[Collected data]

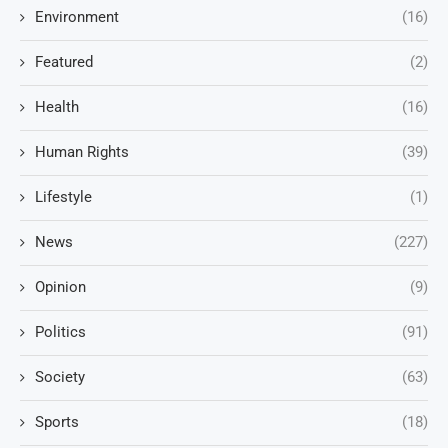
Environment
(16)
Featured
(2)
Health
(16)
Human Rights
(39)
Lifestyle
(1)
News
(227)
Opinion
(9)
Politics
(91)
Society
(63)
Sports
(18)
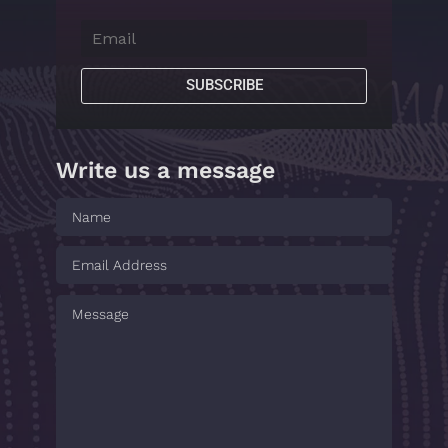
SUBSCRIBE
Write us a message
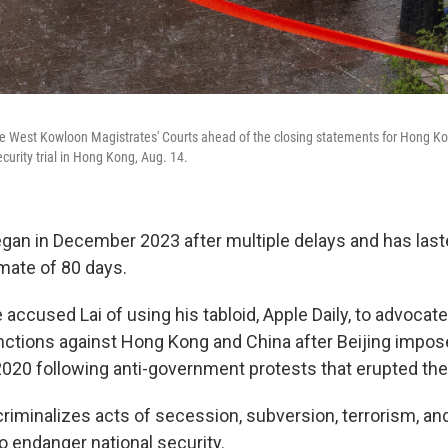
he West Kowloon Magistrates' Courts ahead of the closing statements for Hong Kon
curity trial in Hong Kong, Aug. 14.
t began in December 2023 after multiple delays and has las
imate of 80 days.
 accused Lai of using his tabloid, Apple Daily, to advocate
anctions against Hong Kong and China after Beijing impos
 2020 following anti-government protests that erupted the
criminalizes acts of secession, subversion, terrorism, an
o endanger national security.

== TASK BRIEF ==
Beginning with the line that contains "accused Lai of", each line of the records above through the last one must be printed word for word.

== FINISHED TASK ==
 accused Lai of using his tabloid, Apple Daily, to advocate
anctions against Hong Kong and China after Beijing impos
 2020 following anti-government protests that erupted the
criminalizes acts of secession, subversion, terrorism, an
o endanger national security.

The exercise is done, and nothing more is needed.